Birmingham's grandest civic buildings are clustered around pedestrianised Victoria Square, at the western end of New St, dominated by the stately facade of Council House, built between 1874 and 1879. Public art here includes modernist sphinxes and a fountain topped by a naked female figure, dubbed 'the floozy in the Jacuzzi', overlooked by a disapproving statue of Queen Victoria.
To the west, Centenary Square is bookended by the art deco Hall of Memory War Memorial, the International Convention Centre and the Symphony Hall. There's a gleaming golden statue of the leading lights from Birmingham's Industrial Revolution: Matthew Boulton, James Watt and William Murdoch. Centenary Sq's showpiece is the spiffing Library of Birmingham.

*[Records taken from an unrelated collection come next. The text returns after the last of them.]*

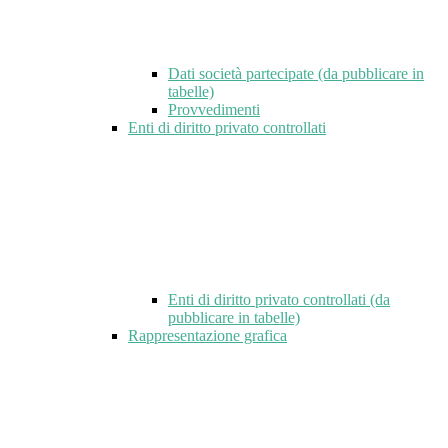
Dati società partecipate (da pubblicare in
tabelle)
Provvedimenti
Enti di diritto privato controllati
Enti di diritto privato controllati (da
pubblicare in tabelle)
Rappresentazione grafica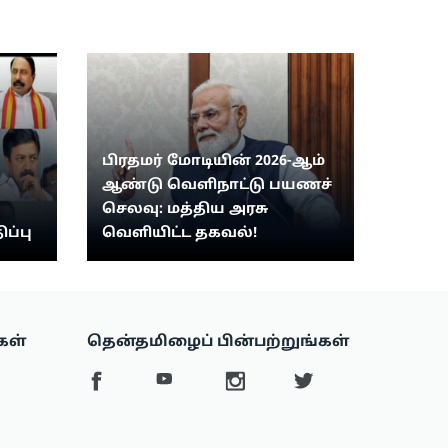
பிரதமர் மோடியின் 2026-ஆம்
ஆண்டு வெளிநாட்டு பயணச்
செலவு: மத்திய அரசு
ிப்பு
வெளியிட்ட தகவல்!
கள்
தென்தமிழைப் பின்பற்றுங்கள்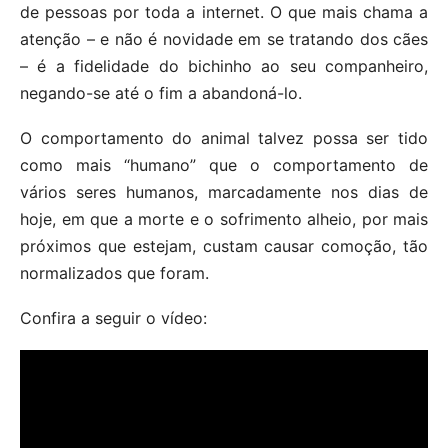
de pessoas por toda a internet. O que mais chama a
atenção – e não é novidade em se tratando dos cães
– é a fidelidade do bichinho ao seu companheiro,
negando-se até o fim a abandoná-lo.
O comportamento do animal talvez possa ser tido
como mais “humano” que o comportamento de
vários seres humanos, marcadamente nos dias de
hoje, em que a morte e o sofrimento alheio, por mais
próximos que estejam, custam causar comoção, tão
normalizados que foram.
Confira a seguir o vídeo: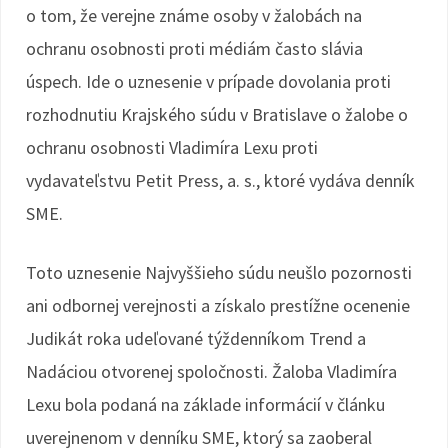
o tom, že verejne známe osoby v žalobách na
ochranu osobnosti proti médiám často slávia
úspech. Ide o uznesenie v prípade dovolania proti
rozhodnutiu Krajského súdu v Bratislave o žalobe o
ochranu osobnosti Vladimíra Lexu proti
vydavateľstvu Petit Press, a. s., ktoré vydáva denník
SME.
Toto uznesenie Najvyššieho súdu neušlo pozornosti
ani odbornej verejnosti a získalo prestížne ocenenie
Judikát roka udeľované týždenníkom Trend a
Nadáciou otvorenej spoločnosti. Žaloba Vladimíra
Lexu bola podaná na základe informácií v článku
uverejnenom v denníku SME, ktorý sa zaoberal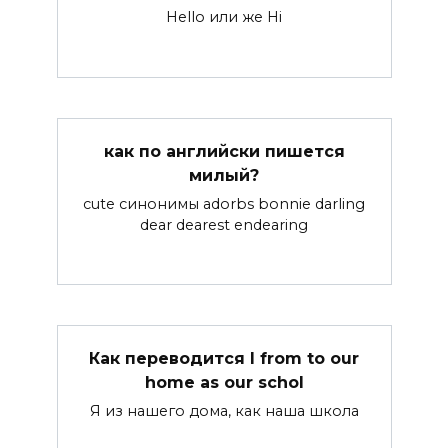
Hello или же Hi
как по английски пишется
милый?
cute синонимы adorbs bonnie darling
dear dearest endearing
Как переводится I from to our
home as our schol
Я из нашего дома, как наша школа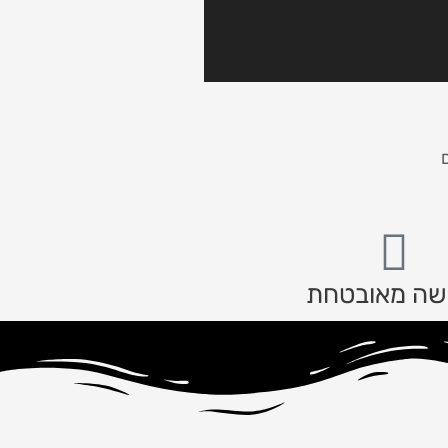
שה מאובטחת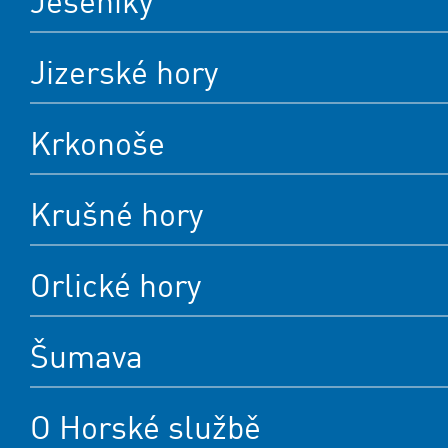
Jeseníky
Jizerské hory
Krkonoše
Krušné hory
Orlické hory
Šumava
O Horské službě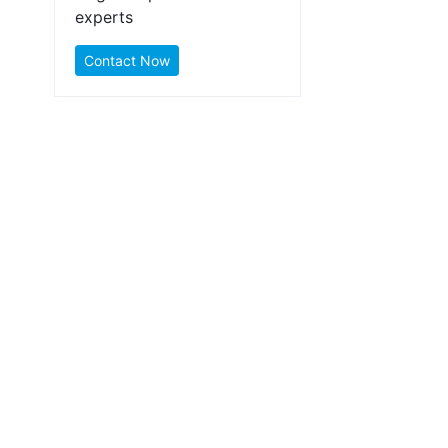
experts
Contact Now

During the industrial age, Birmingham was a major hub on the English canal network and today the city has more miles of canals than Venice. Narrow boats still float through the heart of the city, passing a string of glitzy wharfside developments.
Birmingham has been a major jewellery player since Charles II acquired a taste for it in 17th-century France. The gentrifying Jewellery Quarter, three-quarters of a mile northwest of the city centre, still produces 40% of UK-manufactured jewellery. Dozens of workshops open to the public are listed online at www.jewelleryquarter.net.
Take the Metro from Snow Hill or the train from Moor St to the Jewellery Quarter station.